▶ ABOUT THIS TASK: Nothing but an exact copy is asked for: the lines in the material below from the one with "Utilities are includ" through the one with "even Alpha, and that helped frame the", pictures excluded.

▶ EXTRACTED RECORDS:
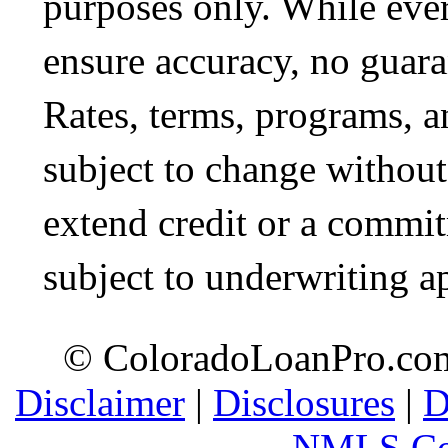
purposes only. While ever
ensure accuracy, no guara
Rates, terms, programs, a
subject to change without 
extend credit or a commit
subject to underwriting a
© ColoradoLoanPro.com 
Disclaimer
|
Disclosures
|
D
NMLS Co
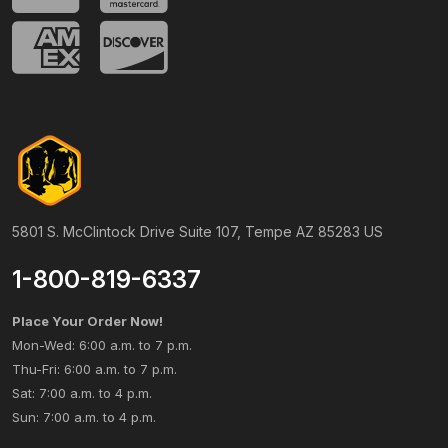
5801 S. McClintock Drive Suite 107, Tempe AZ 85283 US
1-800-819-6337
Place Your Order Now!
Mon-Wed: 6:00 a.m. to 7 p.m.
Thu-Fri: 6:00 a.m. to 7 p.m.
Sat: 7:00 a.m. to 4 p.m.
Sun: 7:00 a.m. to 4 p.m.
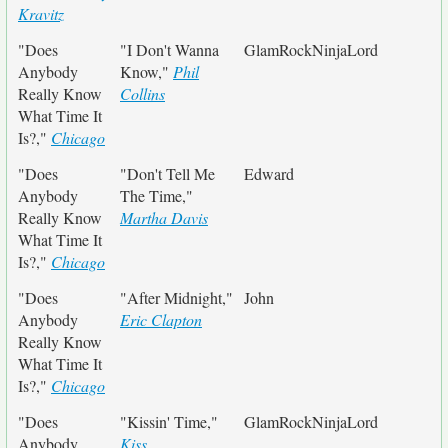
Kravitz
"Does
"I Don't Wanna
GlamRockNinjaLord
Anybody
Know,"
Phil
Really Know
Collins
What Time It
Is?,"
Chicago
"Does
"Don't Tell Me
Edward
Anybody
The Time,"
Really Know
Martha Davis
What Time It
Is?,"
Chicago
"Does
"After Midnight,"
John
Anybody
Eric Clapton
Really Know
What Time It
Is?,"
Chicago
"Does
"Kissin' Time,"
GlamRockNinjaLord
Anybody
Kiss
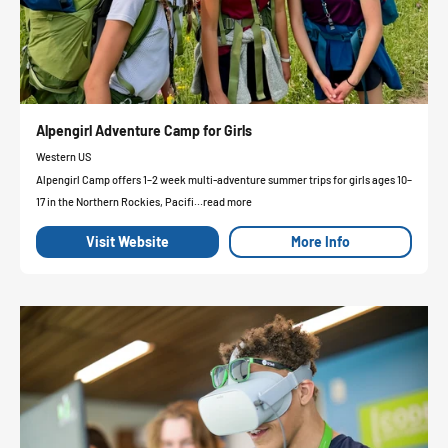
Alpengirl Adventure Camp for Girls
Western US
Alpengirl Camp offers 1–2 week multi-adventure summer trips for girls ages 10–
17 in the Northern Rockies, Pacifi...read more
Visit Website
More Info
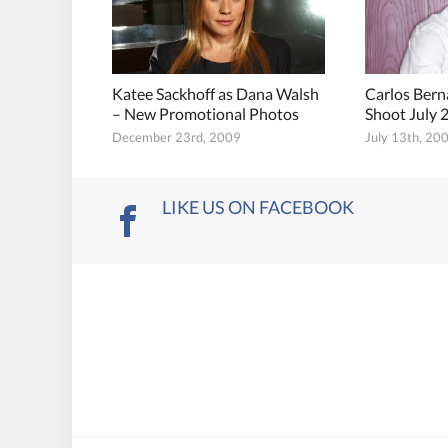
Katee Sackhoff as Dana Walsh
Carlos Ber
– New Promotional Photos
Shoot July 
December 23rd, 2009
July 13th, 20
LIKE US ON FACEBOOK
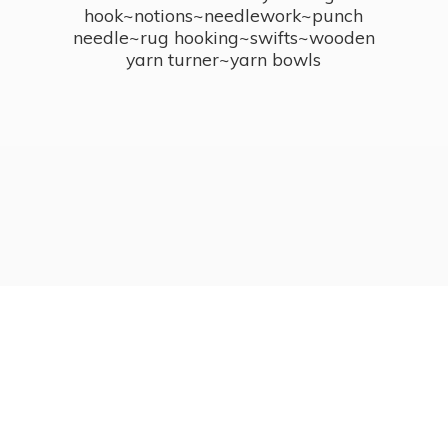
hook~notions~needlework~punch
needle~rug hooking~swifts~wooden
yarn turner~
yarn bowls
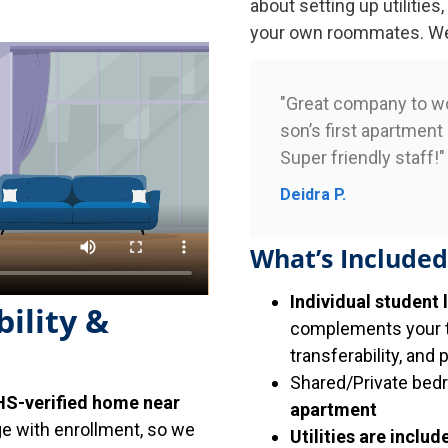
about setting up utilities,
your own roommates. We h
"Great company to w
son’s first apartment
Super friendly staff!"
Deidra P.
What’s Included
Individual student 
ility &
complements your tr
transferability, and 
Shared/Private bed
S-verified home near
apartment
ge with enrollment, so we
Utilities are includ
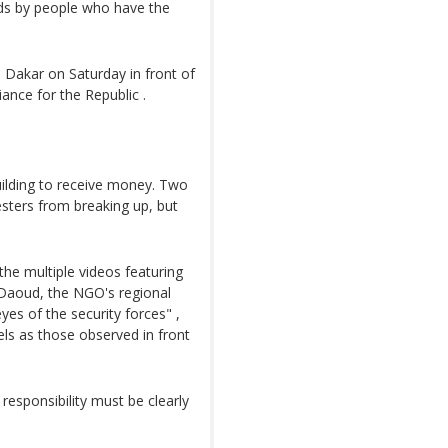
ods by people who have the
 Dakar on Saturday in front of
iance for the Republic .
ilding to receive money. Two
sters from breaking up, but
the multiple videos featuring
a Daoud, the NGO's regional
yes of the security forces" ,
els as those observed in front
 responsibility must be clearly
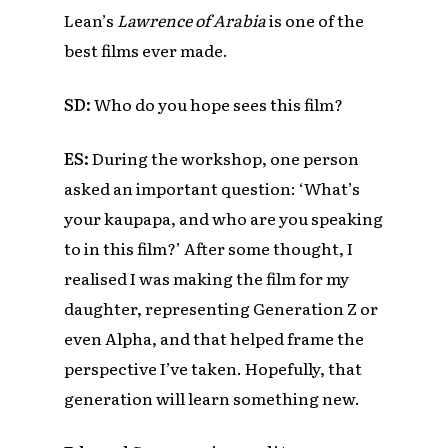
Lean’s
Lawrence of Arabia
is one of the
best films ever made.
SD:
Who do you hope sees this film?
ES:
During the workshop, one person
asked an important question: ‘What’s
your kaupapa, and who are you speaking
to in this film?’ After some thought, I
realised I was making the film for my
daughter, representing Generation Z or
even Alpha, and that helped frame the
perspective I’ve taken. Hopefully, that
generation will learn something new.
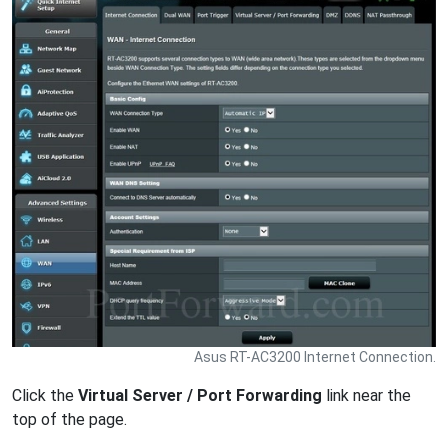
Asus RT-AC3200 Internet Connection.
Click the
Virtual Server / Port Forwarding
link near the
top of the page.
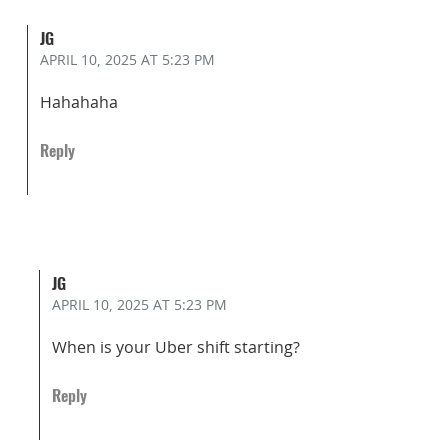
JG
APRIL 10, 2025
AT 5:23 PM
Hahahaha
Reply
JG
APRIL 10, 2025
AT 5:23 PM
When is your Uber shift starting?
Reply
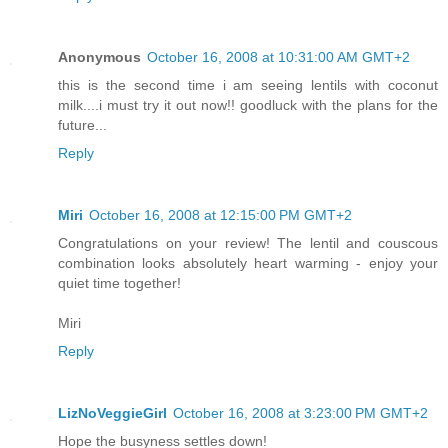
Anonymous
October 16, 2008 at 10:31:00 AM GMT+2
this is the second time i am seeing lentils with coconut
milk....i must try it out now!! goodluck with the plans for the
future...
Reply
Miri
October 16, 2008 at 12:15:00 PM GMT+2
Congratulations on your review! The lentil and couscous
combination looks absolutely heart warming - enjoy your
quiet time together!
Miri
Reply
LizNoVeggieGirl
October 16, 2008 at 3:23:00 PM GMT+2
Hope the busyness settles down!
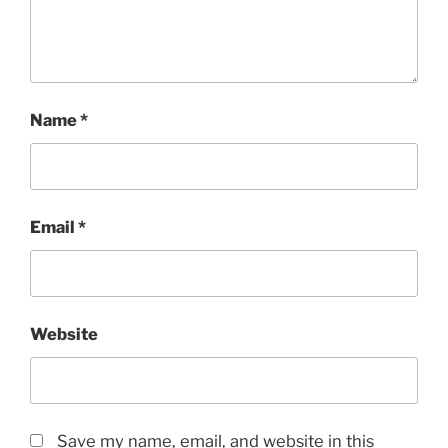
Name
*
Email
*
Website
Save my name, email, and website in this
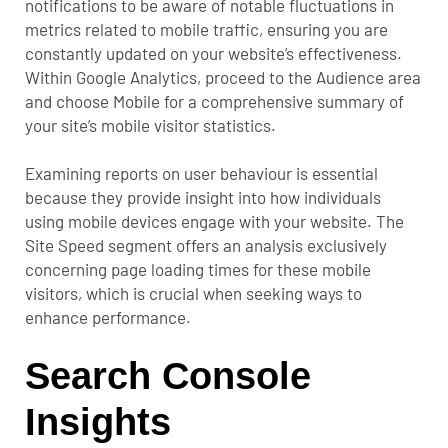
notifications to be aware of notable fluctuations in
metrics related to mobile traffic, ensuring you are
constantly updated on your website’s effectiveness.
Within Google Analytics, proceed to the Audience area
and choose Mobile for a comprehensive summary of
your site’s mobile visitor statistics.
Examining reports on user behaviour is essential
because they provide insight into how individuals
using mobile devices engage with your website. The
Site Speed segment offers an analysis exclusively
concerning page loading times for these mobile
visitors, which is crucial when seeking ways to
enhance performance.
Search Console
Insights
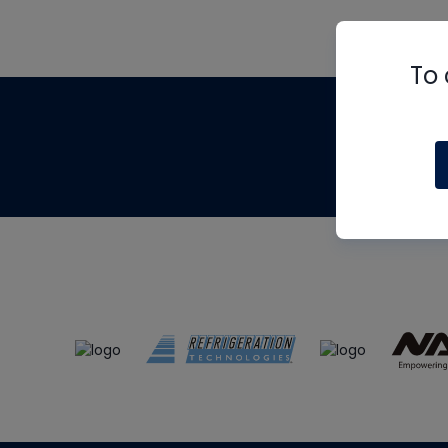
To 
Th
m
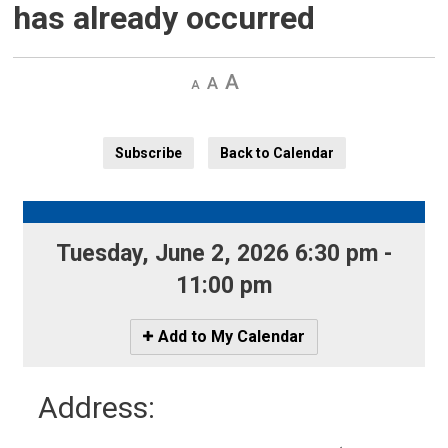
has already occurred
Decrease
Default 
Increase
text
text
text
size
size
size
Subscribe
Back to Calendar
Tuesday, June 2, 2026 6:30 pm - 
11:00 pm
Icon
Add to My Calendar
-
Add
Address:
to
My
Calendar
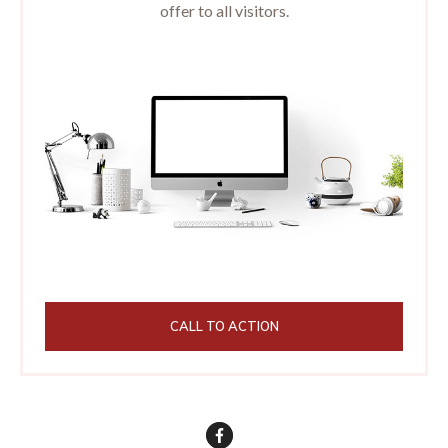
offer to all visitors.
CALL TO ACTION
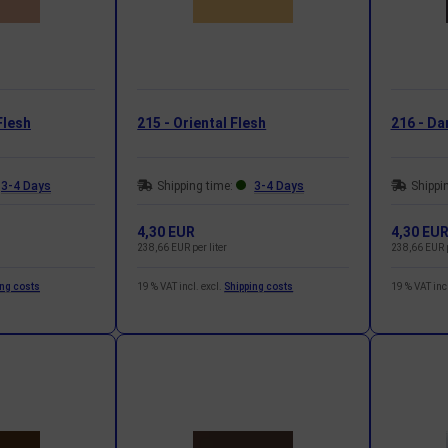
Flesh
215 - Oriental Flesh
216 - Da
3-4 Days
Shipping time:
3-4 Days
Shippi
4,30 EUR
4,30 EU
238,66 EUR per liter
238,66 EUR p
ing costs
19 % VAT incl. excl.
Shipping costs
19 % VAT incl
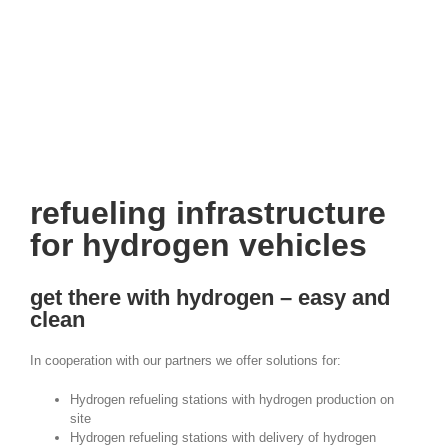
project: hydrogen refueling station
refueling infrastructure
for hydrogen vehicles
get there with hydrogen – easy and
clean
In cooperation with our partners we offer solutions for:
Hydrogen refueling stations with hydrogen production on
site
Hydrogen refueling stations with delivery of hydrogen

▶ SOLUTION FOR THIS EXERCISE:
Utilities are includ
ods by people who have the
 Dakar on Saturday in front of
iance for the Republic .
ilding to receive money. Two
sters from breaking up, but
the multiple videos featuring
a Daoud, the NGO's regional
yes of the security forces" ,
els as those observed in front
 responsibility must be clearly
Lean’s
Lawrence of Arabia
is one of the
best films ever made.
SD:
Who do you hope sees this film?
ES:
During the workshop, one person
asked an important question: ‘What’s
your kaupapa, and who are you speaking
to in this film?’ After some thought, I
realised I was making the film for my
daughter, representing Generation Z or
even Alpha, and that helped frame the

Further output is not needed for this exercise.